EXERCISE INPUTS Start Marker

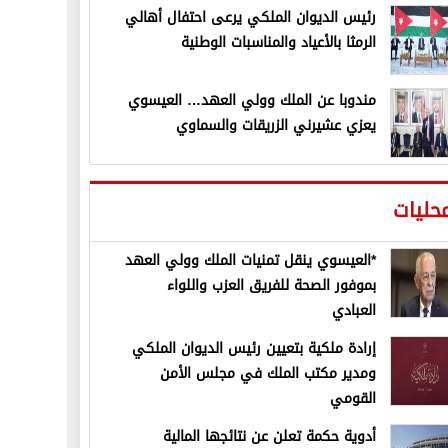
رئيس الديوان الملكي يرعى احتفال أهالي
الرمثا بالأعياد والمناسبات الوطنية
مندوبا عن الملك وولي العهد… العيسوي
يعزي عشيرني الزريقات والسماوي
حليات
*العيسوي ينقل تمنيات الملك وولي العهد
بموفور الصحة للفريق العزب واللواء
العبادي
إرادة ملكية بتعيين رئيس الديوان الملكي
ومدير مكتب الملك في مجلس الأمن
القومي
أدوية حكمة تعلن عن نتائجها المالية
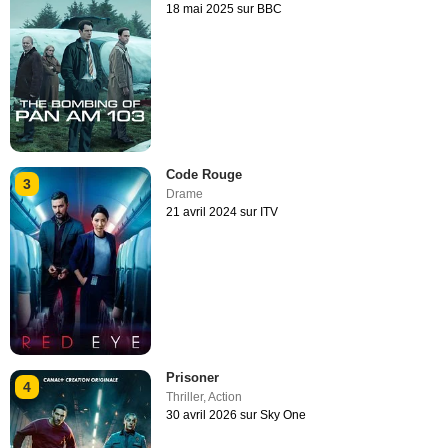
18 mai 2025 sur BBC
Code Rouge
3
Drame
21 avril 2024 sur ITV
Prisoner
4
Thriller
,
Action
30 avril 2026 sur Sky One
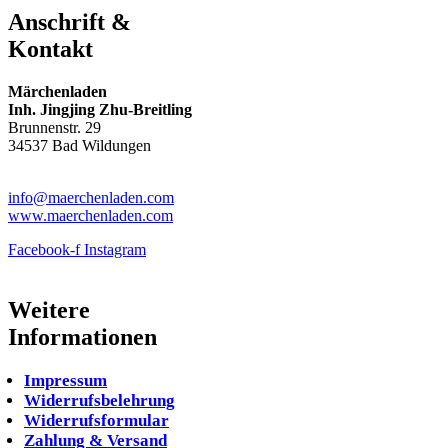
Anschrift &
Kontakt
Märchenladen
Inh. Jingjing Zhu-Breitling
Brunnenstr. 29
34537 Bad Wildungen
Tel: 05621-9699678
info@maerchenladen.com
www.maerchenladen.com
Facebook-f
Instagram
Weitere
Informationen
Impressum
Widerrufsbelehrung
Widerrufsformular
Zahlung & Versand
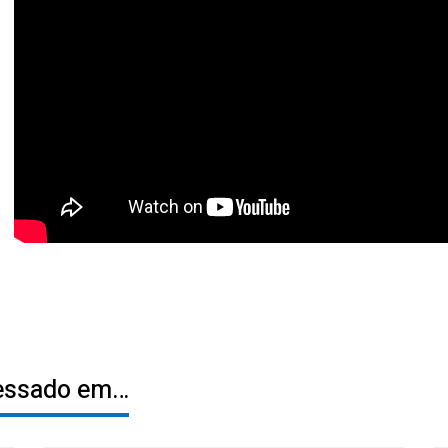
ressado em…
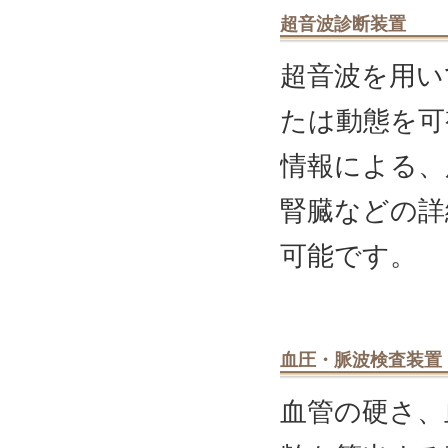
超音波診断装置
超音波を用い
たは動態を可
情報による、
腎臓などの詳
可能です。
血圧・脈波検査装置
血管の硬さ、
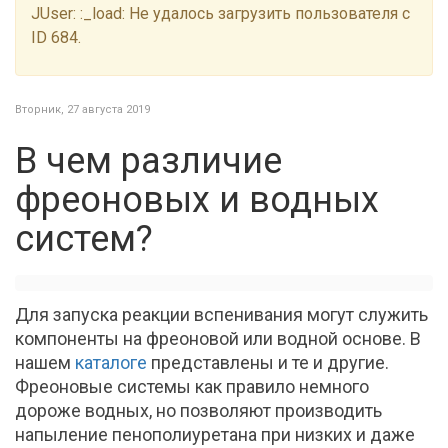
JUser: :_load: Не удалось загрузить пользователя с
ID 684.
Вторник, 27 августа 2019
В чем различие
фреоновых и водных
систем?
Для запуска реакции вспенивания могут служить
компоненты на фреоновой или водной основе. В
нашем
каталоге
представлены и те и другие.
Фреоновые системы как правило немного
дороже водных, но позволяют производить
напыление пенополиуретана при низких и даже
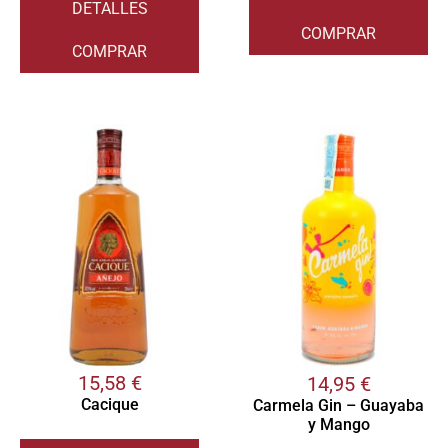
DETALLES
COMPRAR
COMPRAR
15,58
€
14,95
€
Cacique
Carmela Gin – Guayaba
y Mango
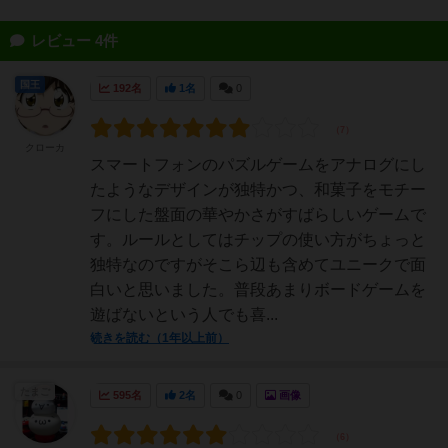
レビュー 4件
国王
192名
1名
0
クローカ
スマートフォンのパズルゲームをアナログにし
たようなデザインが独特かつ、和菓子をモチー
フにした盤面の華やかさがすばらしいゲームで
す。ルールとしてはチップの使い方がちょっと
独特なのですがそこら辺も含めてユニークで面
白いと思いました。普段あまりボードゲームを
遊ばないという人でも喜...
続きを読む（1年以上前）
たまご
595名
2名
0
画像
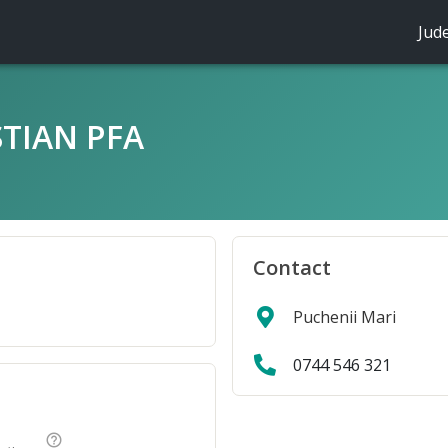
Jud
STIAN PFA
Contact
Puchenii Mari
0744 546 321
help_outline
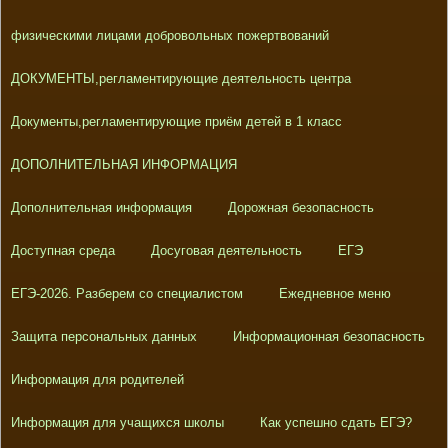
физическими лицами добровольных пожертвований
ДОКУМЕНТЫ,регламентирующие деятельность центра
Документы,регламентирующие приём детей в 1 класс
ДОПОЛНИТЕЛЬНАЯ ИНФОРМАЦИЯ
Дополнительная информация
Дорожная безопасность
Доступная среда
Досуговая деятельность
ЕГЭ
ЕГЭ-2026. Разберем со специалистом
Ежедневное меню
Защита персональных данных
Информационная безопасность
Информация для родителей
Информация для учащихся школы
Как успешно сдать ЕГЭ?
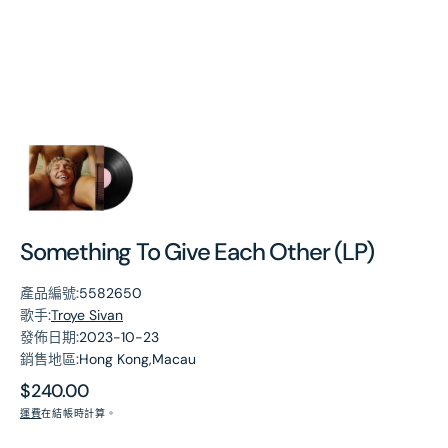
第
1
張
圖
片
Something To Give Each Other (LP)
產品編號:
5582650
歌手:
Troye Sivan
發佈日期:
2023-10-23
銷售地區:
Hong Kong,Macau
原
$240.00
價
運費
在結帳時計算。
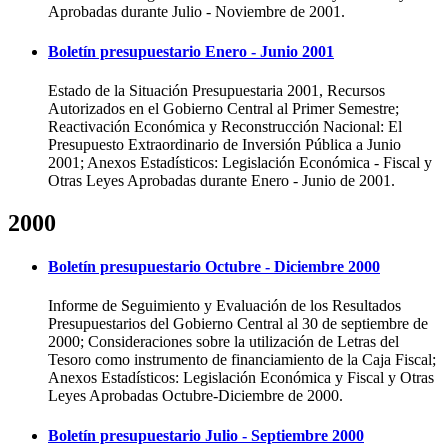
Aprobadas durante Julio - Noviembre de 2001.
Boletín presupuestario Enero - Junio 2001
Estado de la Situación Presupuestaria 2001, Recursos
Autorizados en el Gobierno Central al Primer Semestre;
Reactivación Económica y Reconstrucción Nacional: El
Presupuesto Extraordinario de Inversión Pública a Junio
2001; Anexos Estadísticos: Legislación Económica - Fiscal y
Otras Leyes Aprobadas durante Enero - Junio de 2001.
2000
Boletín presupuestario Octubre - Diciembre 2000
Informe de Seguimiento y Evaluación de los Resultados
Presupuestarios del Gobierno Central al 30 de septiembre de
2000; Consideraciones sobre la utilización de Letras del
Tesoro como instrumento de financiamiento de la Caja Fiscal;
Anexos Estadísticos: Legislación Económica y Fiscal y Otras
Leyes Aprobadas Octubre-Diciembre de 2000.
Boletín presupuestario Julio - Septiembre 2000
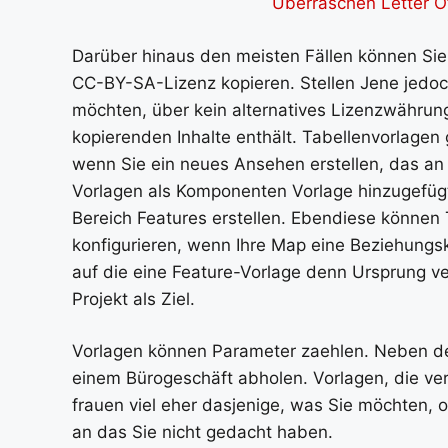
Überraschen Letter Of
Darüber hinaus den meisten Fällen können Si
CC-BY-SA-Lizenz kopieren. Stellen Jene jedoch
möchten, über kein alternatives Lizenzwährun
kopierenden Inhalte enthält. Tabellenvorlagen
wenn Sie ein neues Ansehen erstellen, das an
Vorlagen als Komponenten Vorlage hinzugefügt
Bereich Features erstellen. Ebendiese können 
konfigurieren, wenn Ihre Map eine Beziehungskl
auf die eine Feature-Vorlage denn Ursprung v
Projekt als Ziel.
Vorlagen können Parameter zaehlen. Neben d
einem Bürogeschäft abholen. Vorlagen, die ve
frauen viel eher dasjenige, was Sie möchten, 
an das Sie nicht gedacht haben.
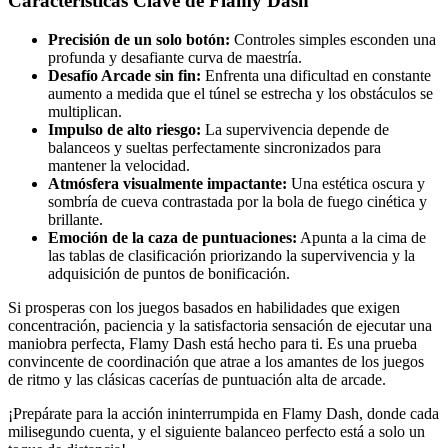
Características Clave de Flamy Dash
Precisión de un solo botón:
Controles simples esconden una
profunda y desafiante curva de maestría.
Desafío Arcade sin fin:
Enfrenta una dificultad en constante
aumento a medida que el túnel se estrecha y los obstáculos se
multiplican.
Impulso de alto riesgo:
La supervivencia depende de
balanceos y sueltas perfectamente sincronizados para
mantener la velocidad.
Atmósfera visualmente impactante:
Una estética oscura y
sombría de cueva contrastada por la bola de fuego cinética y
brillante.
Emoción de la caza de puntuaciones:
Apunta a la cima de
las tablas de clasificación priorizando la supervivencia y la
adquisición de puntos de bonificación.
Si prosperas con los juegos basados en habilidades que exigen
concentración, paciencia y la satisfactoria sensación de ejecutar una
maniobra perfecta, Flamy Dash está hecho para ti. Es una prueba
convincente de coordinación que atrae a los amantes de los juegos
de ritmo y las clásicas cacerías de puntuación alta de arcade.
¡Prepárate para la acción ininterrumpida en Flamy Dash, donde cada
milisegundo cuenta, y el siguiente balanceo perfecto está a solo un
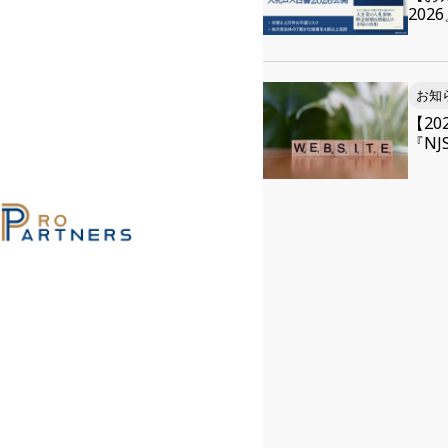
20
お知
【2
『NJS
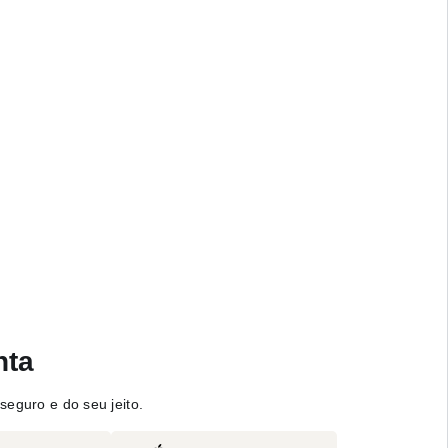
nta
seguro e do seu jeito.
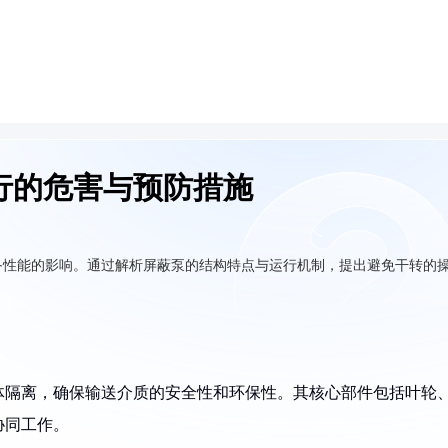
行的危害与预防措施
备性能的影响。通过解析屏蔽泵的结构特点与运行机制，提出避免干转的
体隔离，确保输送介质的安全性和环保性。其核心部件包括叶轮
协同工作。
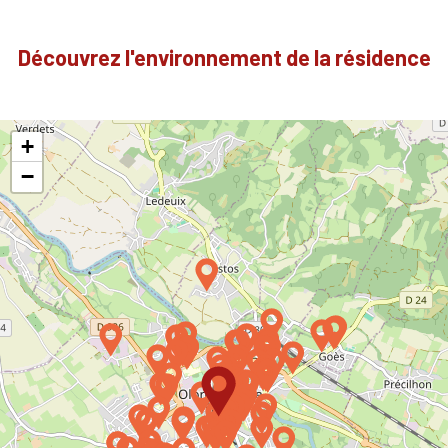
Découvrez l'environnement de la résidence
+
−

EXERCISE INPUTS End Marker

▶ **PROBLEM STATEMENT**
Nothing but the lines from the one containing "aumento a medida" through the last line of the records above should appear, each repeated exactly, with no pictures.

▶ **TASK OUTPUT**
aumento a medida que el túnel se estrecha y los obstáculos se
multiplican.
Impulso de alto riesgo:
La supervivencia depende de
balanceos y sueltas perfectamente sincronizados para
mantener la velocidad.
Atmósfera visualmente impactante:
Una estética oscura y
sombría de cueva contrastada por la bola de fuego cinética y
brillante.
Emoción de la caza de puntuaciones:
Apunta a la cima de
las tablas de clasificación priorizando la supervivencia y la
adquisición de puntos de bonificación.
Si prosperas con los juegos basados en habilidades que exigen
concentración, paciencia y la satisfactoria sensación de ejecutar una
maniobra perfecta, Flamy Dash está hecho para ti. Es una prueba
convincente de coordinación que atrae a los amantes de los juegos
de ritmo y las clásicas cacerías de puntuación alta de arcade.
¡Prepárate para la acción ininterrumpida en Flamy Dash, donde cada
milisegundo cuenta, y el siguiente balanceo perfecto está a solo un
20
お知
【2
『NJS
nta
seguro e do seu jeito.
行的危害与预防措施
备性能的影响。通过解析屏蔽泵的结构特点与运行机制，提出避免干转的
体隔离，确保输送介质的安全性和环保性。其核心部件包括叶轮
协同工作。
Découvrez l'environnement de la résidence
+
−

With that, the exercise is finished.